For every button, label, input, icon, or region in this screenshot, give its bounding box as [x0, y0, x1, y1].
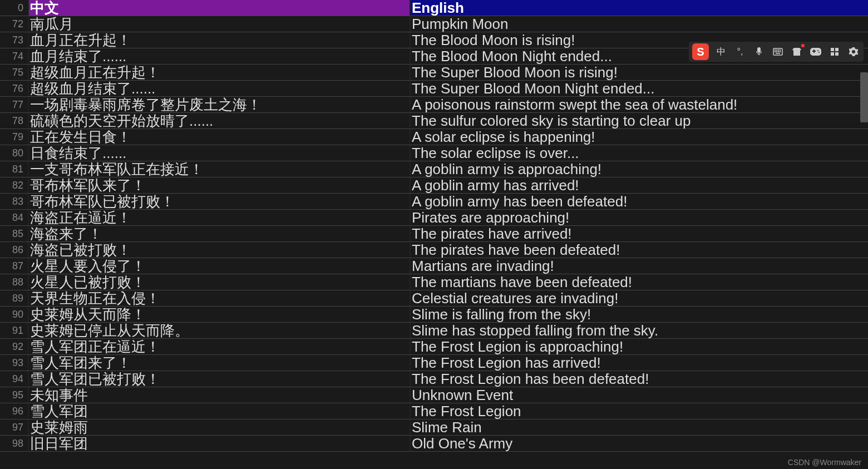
row-number[interactable]: 89 [0, 290, 29, 306]
table-row[interactable]: 81一支哥布林军队正在接近！A goblin army is approachi… [0, 161, 868, 177]
cell-chinese[interactable]: 火星人要入侵了！ [29, 258, 411, 274]
table-row[interactable]: 77一场剧毒暴雨席卷了整片废土之海！A poisonous rainstorm … [0, 97, 868, 113]
table-row[interactable]: 87火星人要入侵了！Martians are invading! [0, 258, 868, 274]
table-row[interactable]: 82哥布林军队来了！A goblin army has arrived! [0, 177, 868, 194]
sogou-ime-icon[interactable]: S [692, 43, 709, 60]
row-number[interactable]: 76 [0, 81, 29, 96]
row-number[interactable]: 95 [0, 387, 29, 403]
row-number[interactable]: 80 [0, 145, 29, 161]
cell-chinese[interactable]: 火星人已被打败！ [29, 274, 411, 290]
row-number[interactable]: 93 [0, 355, 29, 371]
grid-apps-icon[interactable] [828, 45, 841, 58]
row-number[interactable]: 83 [0, 194, 29, 209]
cell-english[interactable]: A solar eclipse is happening! [411, 129, 868, 145]
table-row[interactable]: 79正在发生日食！A solar eclipse is happening! [0, 129, 868, 145]
row-number[interactable]: 82 [0, 177, 29, 193]
cell-english[interactable]: The solar eclipse is over... [411, 145, 868, 161]
row-number-header[interactable]: 0 [0, 0, 29, 16]
row-number[interactable]: 73 [0, 32, 29, 48]
cell-english[interactable]: Slime has stopped falling from the sky. [411, 323, 868, 338]
row-number[interactable]: 77 [0, 97, 29, 112]
cell-english[interactable]: Martians are invading! [411, 258, 868, 274]
cell-english[interactable]: Unknown Event [411, 387, 868, 403]
cell-english[interactable]: A goblin army has arrived! [411, 177, 868, 193]
row-number[interactable]: 94 [0, 371, 29, 387]
cell-english[interactable]: The sulfur colored sky is starting to cl… [411, 113, 868, 129]
table-row[interactable]: 92雪人军团正在逼近！The Frost Legion is approachi… [0, 339, 868, 355]
cell-chinese[interactable]: 史莱姆已停止从天而降。 [29, 323, 411, 338]
keyboard-icon[interactable] [771, 45, 785, 58]
cell-chinese[interactable]: 一支哥布林军队正在接近！ [29, 161, 411, 177]
row-number[interactable]: 72 [0, 16, 29, 32]
cell-chinese[interactable]: 日食结束了...... [29, 145, 411, 161]
table-row[interactable]: 84海盗正在逼近！Pirates are approaching! [0, 210, 868, 226]
cell-english[interactable]: The Super Blood Moon Night ended... [411, 81, 868, 96]
cell-english[interactable]: Celestial creatures are invading! [411, 290, 868, 306]
cell-chinese[interactable]: 海盗已被打败！ [29, 242, 411, 258]
cell-english[interactable]: A goblin army has been defeated! [411, 194, 868, 209]
row-number[interactable]: 97 [0, 419, 29, 435]
vertical-scrollbar[interactable] [860, 72, 868, 122]
cell-english[interactable]: Pirates are approaching! [411, 210, 868, 225]
cell-english[interactable]: The martians have been defeated! [411, 274, 868, 290]
table-row[interactable]: 91史莱姆已停止从天而降。Slime has stopped falling f… [0, 323, 868, 339]
table-row[interactable]: 93雪人军团来了！The Frost Legion has arrived! [0, 355, 868, 371]
cell-english[interactable]: The pirates have been defeated! [411, 242, 868, 258]
row-number[interactable]: 79 [0, 129, 29, 145]
row-number[interactable]: 86 [0, 242, 29, 258]
cell-english[interactable]: The Frost Legion has been defeated! [411, 371, 868, 387]
cell-english[interactable]: Slime is falling from the sky! [411, 307, 868, 322]
row-number[interactable]: 74 [0, 48, 29, 64]
row-number[interactable]: 78 [0, 113, 29, 129]
cell-chinese[interactable]: 雪人军团 [29, 403, 411, 419]
cell-english[interactable]: Old One's Army [411, 436, 868, 451]
cell-chinese[interactable]: 超级血月正在升起！ [29, 65, 411, 80]
cell-chinese[interactable]: 血月结束了...... [29, 48, 411, 64]
table-row[interactable]: 94雪人军团已被打败！The Frost Legion has been def… [0, 371, 868, 387]
row-number[interactable]: 87 [0, 258, 29, 274]
cell-english[interactable]: The Frost Legion has arrived! [411, 355, 868, 371]
cell-chinese[interactable]: 史莱姆从天而降！ [29, 307, 411, 322]
row-number[interactable]: 96 [0, 403, 29, 419]
table-row[interactable]: 90史莱姆从天而降！Slime is falling from the sky! [0, 307, 868, 323]
row-number[interactable]: 75 [0, 65, 29, 80]
cell-chinese[interactable]: 海盗来了！ [29, 226, 411, 241]
cell-chinese[interactable]: 哥布林军队来了！ [29, 177, 411, 193]
cell-english[interactable]: A goblin army is approaching! [411, 161, 868, 177]
cell-chinese[interactable]: 哥布林军队已被打败！ [29, 194, 411, 209]
row-number[interactable]: 84 [0, 210, 29, 225]
row-number[interactable]: 85 [0, 226, 29, 241]
cell-chinese[interactable]: 海盗正在逼近！ [29, 210, 411, 225]
row-number[interactable]: 88 [0, 274, 29, 290]
table-row[interactable]: 76超级血月结束了......The Super Blood Moon Nigh… [0, 81, 868, 97]
cell-chinese[interactable]: 未知事件 [29, 387, 411, 403]
table-row[interactable]: 72南瓜月Pumpkin Moon [0, 16, 868, 32]
cell-english[interactable]: The Frost Legion [411, 403, 868, 419]
cell-chinese[interactable]: 一场剧毒暴雨席卷了整片废土之海！ [29, 97, 411, 112]
microphone-icon[interactable] [752, 45, 766, 58]
cell-chinese[interactable]: 雪人军团正在逼近！ [29, 339, 411, 354]
cell-chinese[interactable]: 雪人军团已被打败！ [29, 371, 411, 387]
game-controller-icon[interactable] [809, 45, 822, 58]
table-row[interactable]: 88火星人已被打败！The martians have been defeate… [0, 274, 868, 290]
cell-english[interactable]: The Frost Legion is approaching! [411, 339, 868, 354]
cell-english[interactable]: The Super Blood Moon is rising! [411, 65, 868, 80]
cell-chinese[interactable]: 史莱姆雨 [29, 419, 411, 435]
punctuation-icon[interactable]: °, [733, 45, 747, 58]
cell-chinese[interactable]: 天界生物正在入侵！ [29, 290, 411, 306]
language-indicator[interactable]: 中 [714, 45, 728, 58]
table-row[interactable]: 98旧日军团Old One's Army [0, 436, 868, 452]
cell-english[interactable]: Slime Rain [411, 419, 868, 435]
row-number[interactable]: 90 [0, 307, 29, 322]
cell-english[interactable]: The pirates have arrived! [411, 226, 868, 241]
table-row[interactable]: 96雪人军团The Frost Legion [0, 403, 868, 419]
settings-gear-icon[interactable] [847, 45, 860, 58]
table-row[interactable]: 95未知事件Unknown Event [0, 387, 868, 403]
table-row[interactable]: 86海盗已被打败！The pirates have been defeated! [0, 242, 868, 258]
cell-chinese[interactable]: 超级血月结束了...... [29, 81, 411, 96]
table-row[interactable]: 85海盗来了！The pirates have arrived! [0, 226, 868, 242]
cell-chinese[interactable]: 正在发生日食！ [29, 129, 411, 145]
table-row[interactable]: 78硫磺色的天空开始放晴了......The sulfur colored sk… [0, 113, 868, 129]
column-header-chinese[interactable]: 中文 [29, 0, 411, 16]
cell-chinese[interactable]: 旧日军团 [29, 436, 411, 451]
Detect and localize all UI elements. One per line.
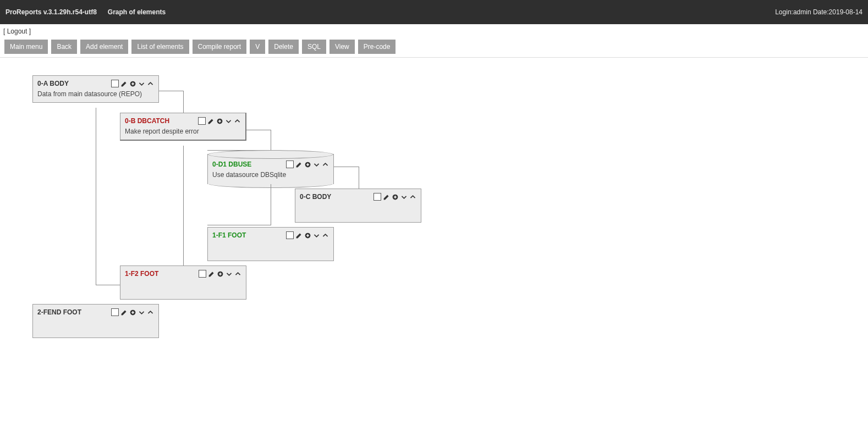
precode-button[interactable]: Pre-code: [358, 40, 396, 54]
pencil-icon[interactable]: [207, 118, 215, 125]
cylinder-bottom: [208, 179, 333, 188]
node-description: Use datasource DBSqlite: [212, 171, 329, 179]
logout-row: [ Logout ]: [0, 24, 868, 38]
delete-button[interactable]: Delete: [268, 40, 299, 54]
chevron-up-icon[interactable]: [234, 270, 241, 278]
node-title: 0-D1 DBUSE: [212, 161, 286, 168]
node-title: 0-C BODY: [300, 193, 373, 201]
pencil-icon[interactable]: [295, 232, 303, 239]
plus-circle-icon[interactable]: [217, 270, 224, 278]
chevron-down-icon[interactable]: [138, 309, 145, 316]
node-description: Data from main datasource (REPO): [37, 90, 154, 98]
back-button[interactable]: Back: [51, 40, 77, 54]
node-description: [212, 242, 329, 256]
page-title: Graph of elements: [108, 8, 166, 16]
graph-node-0d1-dbuse[interactable]: 0-D1 DBUSE Use datasource DBSqlite: [207, 150, 334, 188]
add-element-button[interactable]: Add element: [80, 40, 128, 54]
cylinder-top: [208, 150, 333, 159]
pencil-icon[interactable]: [383, 193, 390, 201]
node-description: [125, 280, 241, 295]
logout-link[interactable]: Logout: [7, 27, 28, 35]
pencil-icon[interactable]: [120, 80, 128, 87]
graph-node-2fend-foot[interactable]: 2-FEND FOOT: [32, 304, 159, 338]
node-description: Make report despite error: [125, 128, 241, 135]
checkbox-icon[interactable]: [111, 308, 119, 316]
compile-report-button[interactable]: Compile report: [193, 40, 247, 54]
graph-node-0c-body[interactable]: 0-C BODY: [295, 189, 421, 223]
node-title: 0-A BODY: [37, 80, 111, 87]
v-button[interactable]: V: [250, 40, 265, 54]
toolbar: Main menu Back Add element List of eleme…: [0, 38, 868, 58]
app-title: ProReports v.3.1.29h.r54-utf8: [6, 8, 97, 16]
chevron-up-icon[interactable]: [147, 309, 154, 316]
node-description: [37, 319, 154, 333]
checkbox-icon[interactable]: [286, 231, 294, 239]
node-description: [300, 203, 416, 218]
view-button[interactable]: View: [329, 40, 355, 54]
plus-circle-icon[interactable]: [304, 161, 311, 168]
checkbox-icon[interactable]: [286, 161, 294, 168]
chevron-up-icon[interactable]: [409, 193, 416, 201]
pencil-icon[interactable]: [208, 270, 215, 278]
node-title: 0-B DBCATCH: [125, 117, 198, 125]
chevron-down-icon[interactable]: [313, 232, 320, 239]
chevron-up-icon[interactable]: [322, 232, 329, 239]
checkbox-icon[interactable]: [373, 193, 381, 201]
checkbox-icon[interactable]: [199, 270, 206, 278]
plus-circle-icon[interactable]: [129, 309, 136, 316]
pencil-icon[interactable]: [120, 309, 128, 316]
graph-node-1f1-foot[interactable]: 1-F1 FOOT: [207, 227, 334, 261]
graph-node-1f2-foot[interactable]: 1-F2 FOOT: [120, 265, 246, 300]
sql-button[interactable]: SQL: [302, 40, 326, 54]
graph-canvas: 0-A BODY Data from main datasource (REPO…: [0, 58, 868, 399]
graph-node-0a-body[interactable]: 0-A BODY Data from main datasource (REPO…: [32, 75, 159, 103]
node-title: 1-F1 FOOT: [212, 231, 286, 239]
plus-circle-icon[interactable]: [392, 193, 399, 201]
chevron-up-icon[interactable]: [147, 80, 154, 87]
chevron-down-icon[interactable]: [400, 193, 408, 201]
chevron-up-icon[interactable]: [322, 161, 329, 168]
chevron-down-icon[interactable]: [226, 270, 233, 278]
chevron-down-icon[interactable]: [225, 118, 232, 125]
node-title: 1-F2 FOOT: [125, 270, 199, 278]
graph-node-0b-dbcatch[interactable]: 0-B DBCATCH Make report despite error: [120, 113, 246, 141]
chevron-down-icon[interactable]: [313, 161, 320, 168]
top-bar: ProReports v.3.1.29h.r54-utf8 Graph of e…: [0, 0, 868, 24]
plus-circle-icon[interactable]: [304, 232, 311, 239]
chevron-down-icon[interactable]: [138, 80, 145, 87]
checkbox-icon[interactable]: [198, 117, 206, 125]
checkbox-icon[interactable]: [111, 80, 119, 87]
list-of-elements-button[interactable]: List of elements: [131, 40, 189, 54]
plus-circle-icon[interactable]: [129, 80, 136, 87]
plus-circle-icon[interactable]: [216, 118, 223, 125]
pencil-icon[interactable]: [295, 161, 303, 168]
chevron-up-icon[interactable]: [234, 118, 241, 125]
session-info: Login:admin Date:2019-08-14: [775, 8, 862, 16]
node-title: 2-FEND FOOT: [37, 308, 111, 316]
main-menu-button[interactable]: Main menu: [4, 40, 48, 54]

----

■ Prompt
A complete answer reproduces every line of the records in which the word "elements" occurs.

■ Reply to the task
Detect and localize all UI elements. One per line.
page-title: Graph of elements: [108, 8, 166, 16]
list-of-elements-button[interactable]: List of elements: [131, 40, 189, 54]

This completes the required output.